Music Therapy + Louie Morand + Irving S. Gilmore
A LOVE SONG IN THREE-PART HARMONY
MARY KATHERINE QUASARANO
THURSDAY JUNE 23rd, 2011
The powerful and resilient lifeline of the music therapy program at the Kalamazoo County Juvenile Home is a glorious weaving of three Michigan gifts: the field of Music Therapy, the passion and heart of the kids and their teacher, Louie Morand, and the legacy gifts of Irving S. Gilmore.
Adolescents naturally construct figurative walls around themselves as a shield from the pains that come with growing up. These walls come tumbling down with love and trust and generally present little obstacle to open communication with adults and those in authority. Troubled adolescents, on the other hand, construct brick walls around their emotional selves as a means of protection from real hurt and trauma. The adults and authority figures in their lives will struggle to find any opening that might provide an opportunity for communication. In an attempt to create this opening, The Kalamazoo County Juvenile Home employs Music Therapy, and the efforts are changing the lives of the kids and the teachers that work with them.
It’s important to identify each unique element of this powerful collaboration. The synergistic and healing energy created when they come together in three-part harmony is a song about the Arts in Kalamazoo worth singing.
What is Music Therapy?
The formal discipline of Music Therapy came about as musicians responded to the desire to serve wounded veterans of both World War I and World War II. Professional and amateur musicians of all kinds made their way into hospitals to play for those suffering both physical and emotional trauma. Music made a tangible difference in the healing process and led staff to formally hire musicians. In order to transform well-intentioned volunteers into effectively trained practitioners, the first music therapy degree program in the world was founded in 1944 at Michigan State University. Music Therapy recognizes the great restorative and healing powers of music, while acknowledging that to maximize results, there is a need for those powers to be administered in a safe, research-based setting, and by a board certified and trained clinician.
The Heart of Kalamazoo County Juvenile Home’s Music Therapy Program
Louie Morand (a proud alumnus and graduate student of Western Michigan University) is a board-certified music therapist and self-described empathetic person with the deep belief that all humans are inherently good. He’s the first to tell you that working with youthful offenders has been a challenging and exceptionally rewarding journey.
“Truthfully, I had difficulty understanding how to best serve the young offenders population when I began to work with them almost five years ago,” shared Morand. “It took time and experience for me to understand how to validate their emotions in a holistic manner. Change begins with my ideas presented to an individual, which then lead to the individual’s interaction with peers in the therapeutic setting. The path below might be a logical breakdown of the process. Note how it begins with the students changing me, which then leads to my response of how to help them change.”
>A student → Me → a student → their peers/group → their facility → their community → the world
In the knowledgeable and caring hands of a professional therapist like Louie, and through the gift of music, students are reached at unconscious brain areas that lie beyond their defensive, conscious borders. This is the place of transformation and change. The process can be scientifically recorded and observed and yet the outcome (healing and transformation) remains a mystery.
What is the anticipated end goal of this artistic endeavor? For Morand it’s this – “I tell each of my students: Your honesty, positivity and creativity make your community stronger.
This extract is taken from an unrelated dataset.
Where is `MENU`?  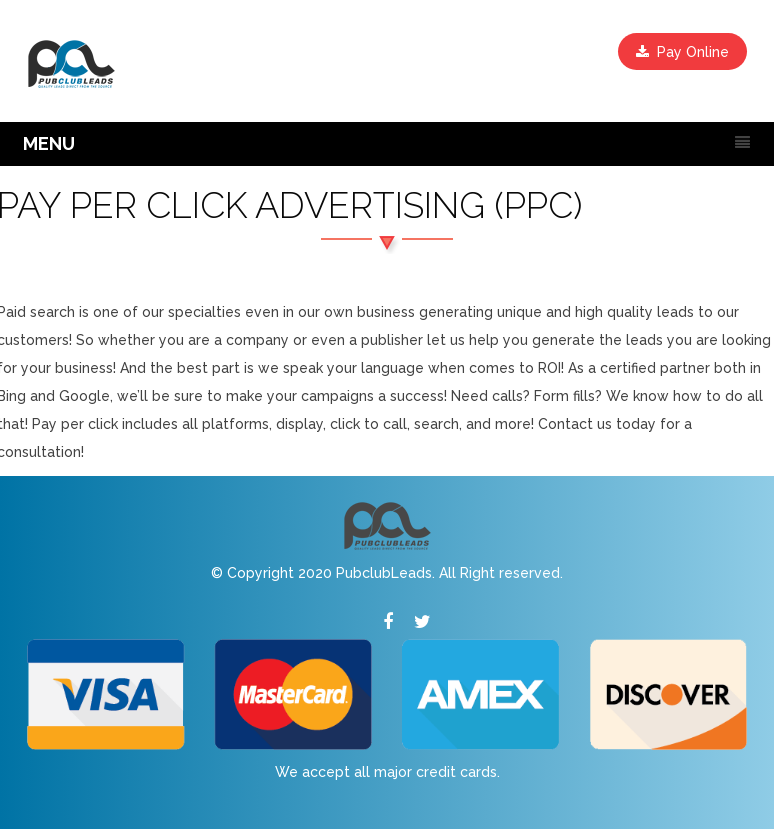 MENU is located at coordinates (49, 143).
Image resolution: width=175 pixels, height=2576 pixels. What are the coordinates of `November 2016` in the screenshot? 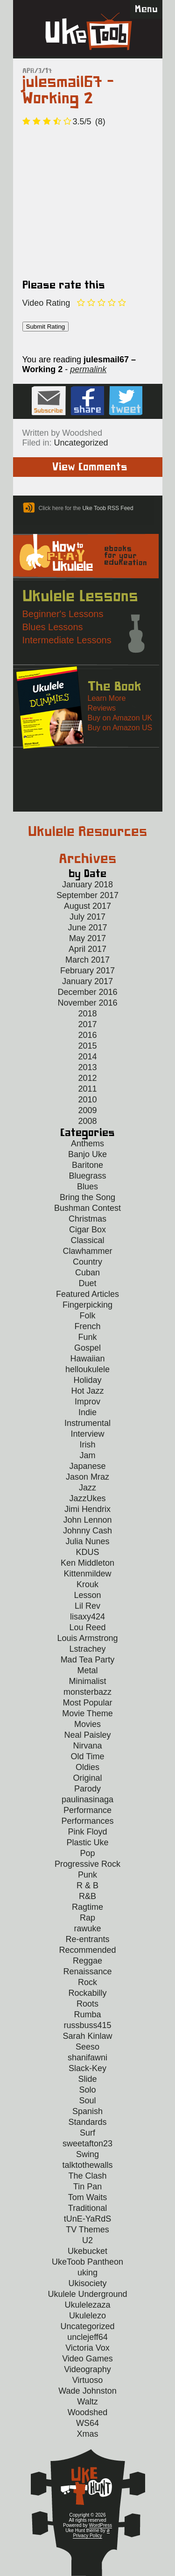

I’d like my students to be recognized for the value that they bring to our community rather than them being seen as a burden.”
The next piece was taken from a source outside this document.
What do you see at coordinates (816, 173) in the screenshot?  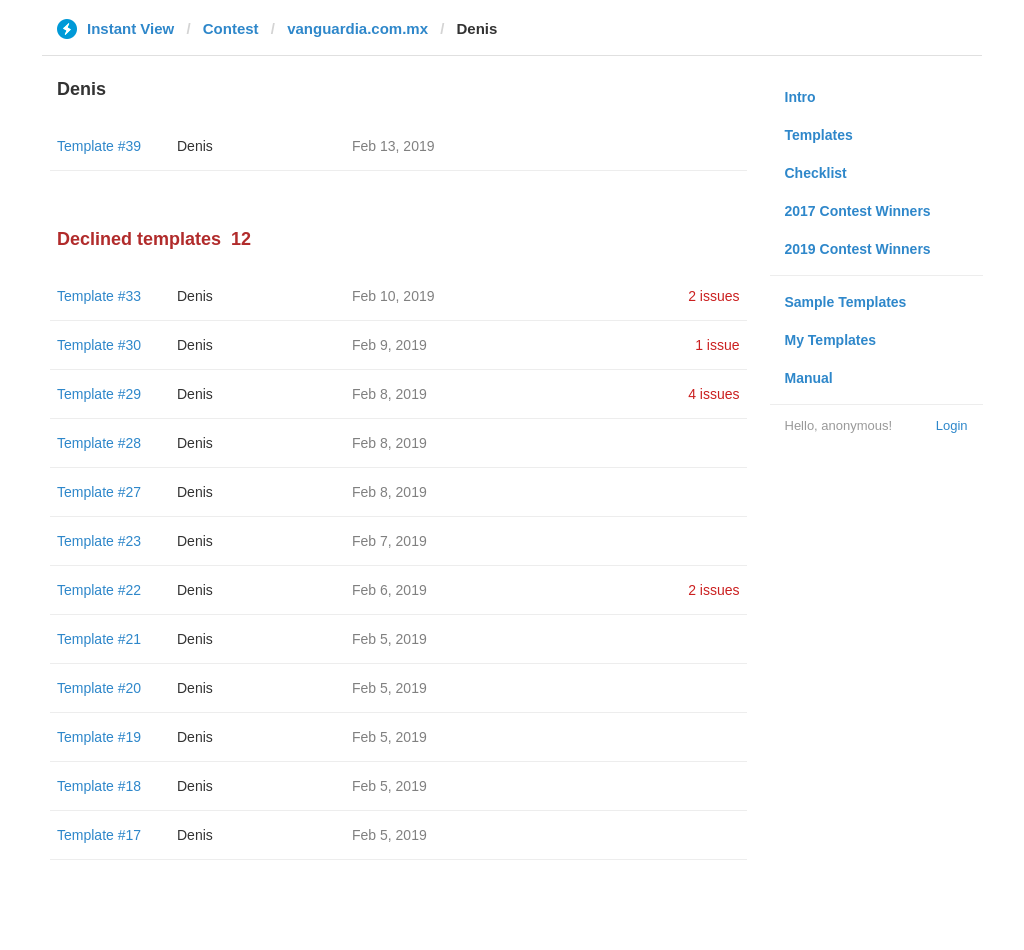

Legacy Gifts to the Arts Change the World – The Gilmore Foundation
Irving S. Gilmore was an accomplished musician that played piano as a child, studied in New York following his graduation from Yale in 1923, and in 1925 returned to his hometown of Kalamazoo to help manage the family business, Gilmore Brothers Department Store. He was an active manager of the store for 47 years and his love of keyboard music and admiration for its performers never diminished.
He retired in 1972 and in the same year created the Irving S. Gilmore Foundation to ensure that his philanthropy would continue to enrich the Kalamazoo community and citizens for years after his death. As stated in the foundation website, “The Mission of the Foundation is to support and enrich the cultural, social, and economic life of greater Kalamazoo.” The Kalamazoo County Government’s Youth Offender Transitions Program is supported by the Gilmore Foundation and its Piano Learning Lab. Morand’s work in music therapy, is supported, by extension, through the Gilmore Keyboard Festival. Through Morand’s work with juvenile offenders, Gilmore’s mission is being realized.
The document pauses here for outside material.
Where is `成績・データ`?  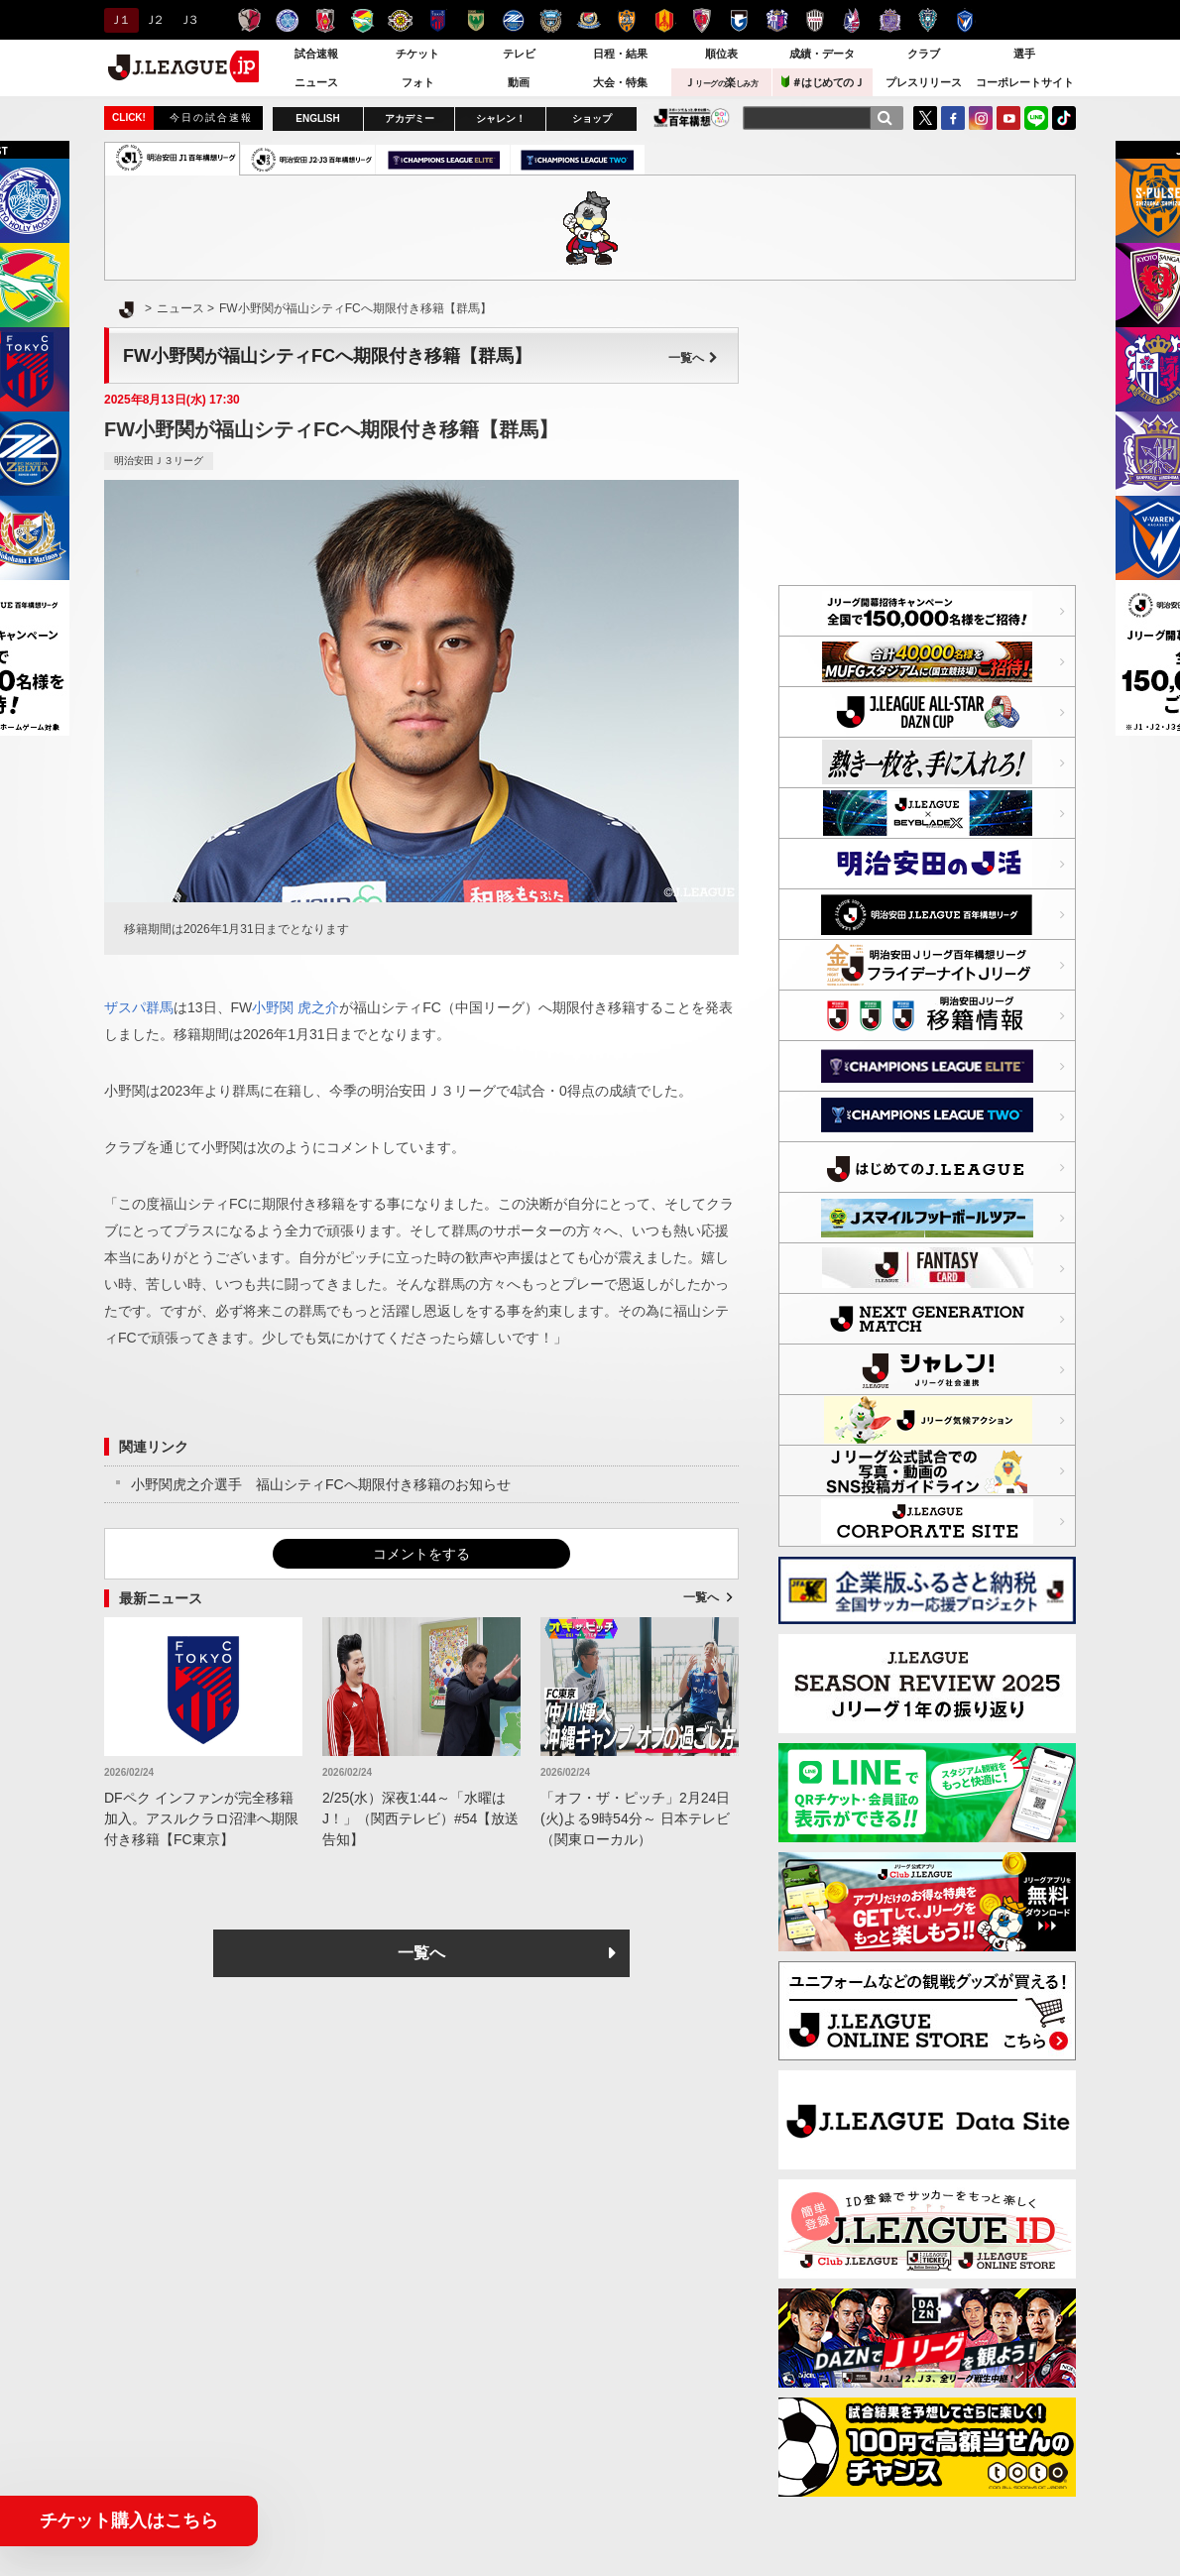 成績・データ is located at coordinates (822, 53).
Music therapy is a wonderful synthesis of ancient wisdom (music can soothe and heal) and 21st Century technology (brain mapping). In the hands (and heart) of a trained, dedicated professional like Louie Morand, it reaches into the souls of troubled youth. Through the legacy gift of Irving S. Gilmore, a new song is being composed for each of the students at the Kalamazoo County Juvenile Home. This new song, as one of Louie’s students eloquently observed, “…is just another way of telling someone’s life story.” Through music therapy, hopeful new notes are entering the composition of many stories/songs.